== What is needed ==
Search the records for lines with the word "Helena" and copy each match.

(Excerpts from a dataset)
____________________

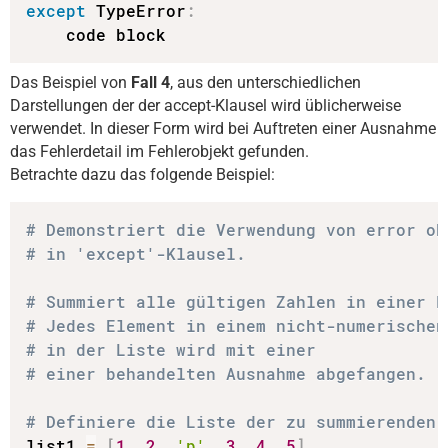
except
 TypeError
:
    code block
Das Beispiel von
Fall 4
, aus den unterschiedlichen
Darstellungen der der accept-Klausel wird üblicherweise
verwendet. In dieser Form wird bei Auftreten einer Ausnahme
das Fehlerdetail im Fehlerobjekt gefunden.
Betrachte dazu das folgende Beispiel:
# Demonstriert die Verwendung von error ob
# in 'except'-Klausel.
# Summiert alle gültigen Zahlen in einer L
# Jedes Element in einem nicht-numerischen
# in der Liste wird mit einer
# einer behandelten Ausnahme abgefangen.
# Definiere die Liste der zu summierenden 
list1 
=
[
1
,
2
,
'p'
,
3
,
4
,
5
]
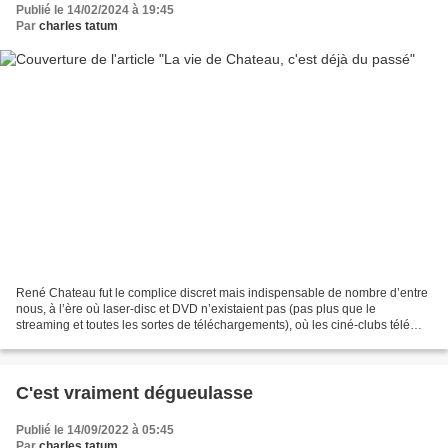
Publié le 14/02/2024 à 19:45
Par
charles tatum
René Chateau fut le complice discret mais indispensable de nombre d’entre
nous, à l’ère où laser-disc et DVD n’existaient pas (pas plus que le
streaming et toutes les sortes de téléchargements), où les ciné-clubs télé
dignes de ce nom se comptaient sur...
C'est vraiment dégueulasse
Publié le 14/09/2022 à 05:45
Par
charles tatum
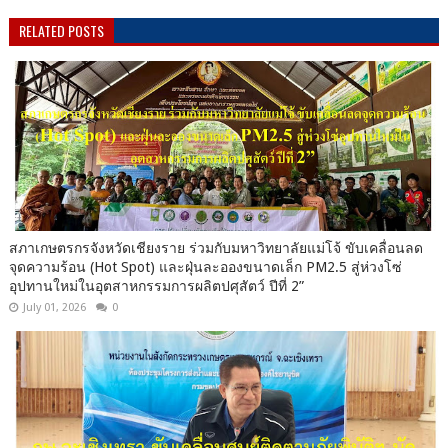
RELATED POSTS
สภาเกษตรกรจังหวัดเชียงราย ร่วมกับมหาวิทยาลัยแม่โจ้ ขับเคลื่อนลด
จุดความร้อน (Hot Spot) และฝุ่นละอองขนาดเล็ก PM2.5 สู่ห่วงโซ่
อุปทานใหม่ในอุตสาหกรรมการผลิตปศุสัตว์ ปีที่ 2”
July 01, 2026
0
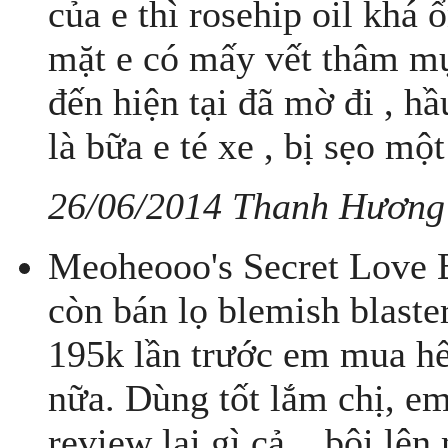
của e thì rosehip oil khá 
mặt e có mấy vết thâm mụn
đến hiện tại đã mờ đi , h
là bữa e té xe , bị sẹo một 
26/06/2014 Thanh Hương
Meoheooo's Secret Love B
còn bán lọ blemish blaster
195k lần trước em mua hế
nữa. Dùng tốt lắm chị, e
review lại gì cả... bôi lê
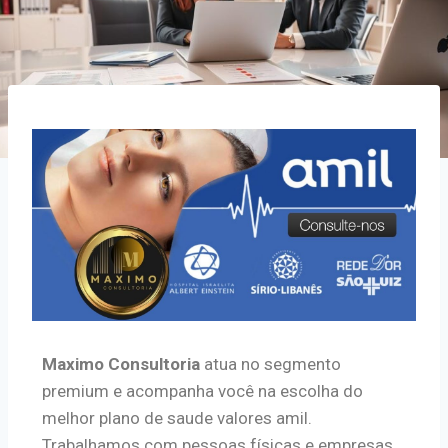
Maximo Consultoria
atua no segmento
premium e acompanha você na escolha do
melhor plano de saude valores amil.
Trabalhamos com pessoas físicas e empresas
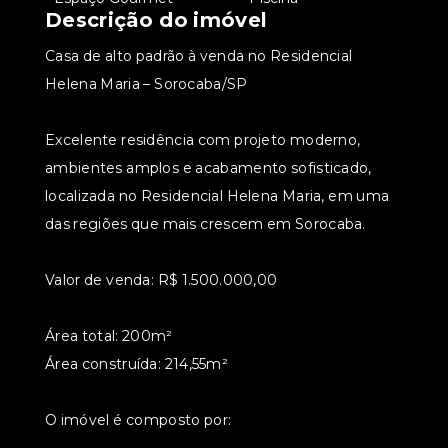
Descrição do imóvel
Casa de alto padrão à venda no Residencial
Helena Maria – Sorocaba/SP
Excelente residência com projeto moderno,
ambientes amplos e acabamento sofisticado,
localizada no Residencial Helena Maria, em uma
das regiões que mais crescem em Sorocaba.
Valor de venda: R$ 1.500.000,00
Área total: 200m²
Área construída: 214,55m²
O imóvel é composto por:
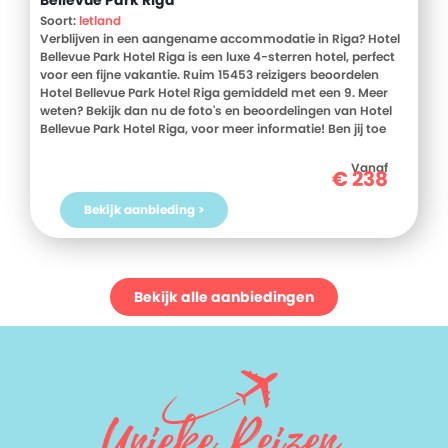
Bellevue Park Riga
Soort:
letland
Verblijven in een aangename accommodatie in Riga? Hotel
Bellevue Park Hotel Riga is een luxe 4-sterren hotel, perfect
voor een fijne vakantie. Ruim 15453 reizigers beoordelen
Hotel Bellevue Park Hotel Riga gemiddeld met een 9. Meer
weten? Bekijk dan nu de foto's en beoordelingen van Hotel
Bellevue Park Hotel Riga, voor meer informatie! Ben jij toe
aan een heerlijke vakantie in Letland? Boek jouw vakantie
naar Hotel Bellevue Park Hotel Riga vandaag nog!
Vanaf
€
238
Bekijk aanbieding >
Bekijk alle aanbiedingen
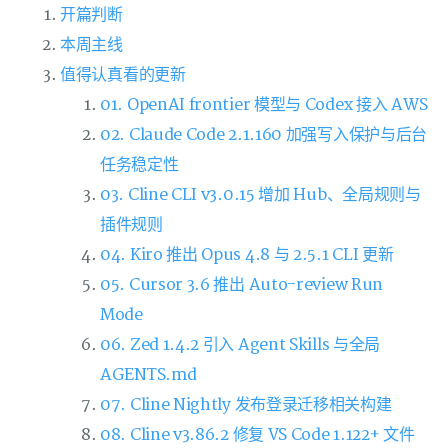
开篇判断
本周主线
值得认真看的更新
01. OpenAI frontier 模型与 Codex 接入 AWS
02. Claude Code 2.1.160 加强写入保护与后台
任务稳定性
03. Cline CLI v3.0.15 增加 Hub、全局规则与
插件规则
04. Kiro 推出 Opus 4.8 与 2.5.1 CLI 更新
05. Cursor 3.6 推出 Auto-review Run
Mode
06. Zed 1.4.2 引入 Agent Skills 与全局
AGENTS.md
07. Cline Nightly 发布登录迁移相关构建
08. Cline v3.86.2 修复 VS Code 1.122+ 文件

____________________

== Response box ==
Helena Maria – Sorocaba/SP
localizada no Residencial Helena Maria, em uma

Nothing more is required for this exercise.